LAMB1, an ECM protein 54, mediates cell adhesion and migration. Researchers have focused increasingly on its role in tissue fibrosis, a common aging-related organ dysfunction 55. Recent research suggests that renal tubular epithelial cells can act as key mediators of renal fibrosis, a common age-related organ dysfunction 56, 57. Multiple ECM molecules, including LAMB1, are produced by renal tubular epithelial cells, which can interact with various immune cells to promote fibrosis progression 58, 59. Activated platelets secrete THBS proteins that activate the CD47 receptor on target cells, activating fibrosis-related downstream signaling pathways.
Furthermore, the THBS/CD47 signaling pathway has been identified as a key regulator of renal fibrosis 60. Importantly, this pathway inhibits the fibrosis progression in experimental models of various diseases, including diabetes, liver cirrhosis, and pulmonary fibrosis 61. Thrombospondin-1 (THBS1) is a glycoprotein found in numerous tissues, including the kidney. THBS1 is up-regulated in glomerular mesangial cells and tubular epithelial cells in DKD, contributing to the development of renal fibrosis 62. TGF-β signaling activation is one way by which THBS1 promotes fibrosis. THBS1 can bind to and activate latent TGF-β, causing phosphorylation and nuclear translocation of Smad proteins, which regulate the ECM gene expression. In addition, THBS1 can induce the TGF-β receptor expression and improve TGF-β signaling sensitivity in cells. These effects of THBS1 on TGF-β signaling contribute to renal fibrosis in diabetic nephropathy 62.
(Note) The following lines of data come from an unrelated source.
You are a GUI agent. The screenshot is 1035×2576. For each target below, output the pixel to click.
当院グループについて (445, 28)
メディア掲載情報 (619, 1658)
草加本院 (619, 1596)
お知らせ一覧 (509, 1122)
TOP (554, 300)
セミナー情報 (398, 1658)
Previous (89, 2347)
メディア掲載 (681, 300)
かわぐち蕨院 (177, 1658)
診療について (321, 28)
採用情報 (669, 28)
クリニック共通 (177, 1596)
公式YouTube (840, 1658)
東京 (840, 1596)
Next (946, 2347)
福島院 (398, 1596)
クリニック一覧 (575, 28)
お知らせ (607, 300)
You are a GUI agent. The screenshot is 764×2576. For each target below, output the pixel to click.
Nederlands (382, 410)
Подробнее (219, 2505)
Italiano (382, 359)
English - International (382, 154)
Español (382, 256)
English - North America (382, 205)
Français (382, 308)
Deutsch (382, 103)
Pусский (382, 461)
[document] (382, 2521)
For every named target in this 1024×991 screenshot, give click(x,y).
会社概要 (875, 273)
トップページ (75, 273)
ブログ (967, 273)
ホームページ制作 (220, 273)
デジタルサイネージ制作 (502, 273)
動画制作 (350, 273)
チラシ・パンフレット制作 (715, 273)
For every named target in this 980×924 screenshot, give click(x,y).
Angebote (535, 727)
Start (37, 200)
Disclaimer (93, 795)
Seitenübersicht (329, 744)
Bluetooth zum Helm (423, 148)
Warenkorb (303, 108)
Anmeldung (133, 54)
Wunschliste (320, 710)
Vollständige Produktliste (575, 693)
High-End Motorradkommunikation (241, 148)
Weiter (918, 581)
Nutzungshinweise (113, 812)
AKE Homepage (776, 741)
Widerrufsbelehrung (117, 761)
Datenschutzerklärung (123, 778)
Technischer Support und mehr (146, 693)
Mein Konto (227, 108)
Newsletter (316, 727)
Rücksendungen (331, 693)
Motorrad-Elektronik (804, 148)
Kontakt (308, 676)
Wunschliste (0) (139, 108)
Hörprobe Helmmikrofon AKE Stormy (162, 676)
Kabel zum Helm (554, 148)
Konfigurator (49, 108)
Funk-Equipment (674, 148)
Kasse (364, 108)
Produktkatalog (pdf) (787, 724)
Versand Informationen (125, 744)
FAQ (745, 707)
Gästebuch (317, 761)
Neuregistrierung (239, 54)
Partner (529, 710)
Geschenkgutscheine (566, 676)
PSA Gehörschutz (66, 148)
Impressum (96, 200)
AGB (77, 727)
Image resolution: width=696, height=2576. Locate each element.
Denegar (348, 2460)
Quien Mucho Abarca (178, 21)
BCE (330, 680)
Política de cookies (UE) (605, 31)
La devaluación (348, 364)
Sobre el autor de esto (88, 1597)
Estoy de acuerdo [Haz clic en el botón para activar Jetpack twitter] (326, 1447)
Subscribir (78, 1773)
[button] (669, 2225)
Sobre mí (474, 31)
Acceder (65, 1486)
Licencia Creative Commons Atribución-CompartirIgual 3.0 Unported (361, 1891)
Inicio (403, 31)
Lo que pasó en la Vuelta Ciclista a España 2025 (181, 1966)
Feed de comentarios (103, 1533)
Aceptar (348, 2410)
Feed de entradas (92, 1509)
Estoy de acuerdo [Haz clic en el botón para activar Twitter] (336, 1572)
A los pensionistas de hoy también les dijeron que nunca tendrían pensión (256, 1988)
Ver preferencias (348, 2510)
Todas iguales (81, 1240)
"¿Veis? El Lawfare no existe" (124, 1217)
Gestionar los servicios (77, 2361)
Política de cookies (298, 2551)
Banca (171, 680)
In conclusion, THBS1 is an important endogenous TGF-β activator in diabetic nephropathy and promotes the development of renal fibrosis. THBS1 and its downstream signaling pathways are potential therapeutic targets to treat diabetic nephropathy. These findings highlight the importance of LAMB1 and the THBS/CD47 signaling pathway in the development of fibrosis in organ dysfunction associated with aging and suggest that targeting these pathways may have therapeutic potential for reducing tissue fibrosis.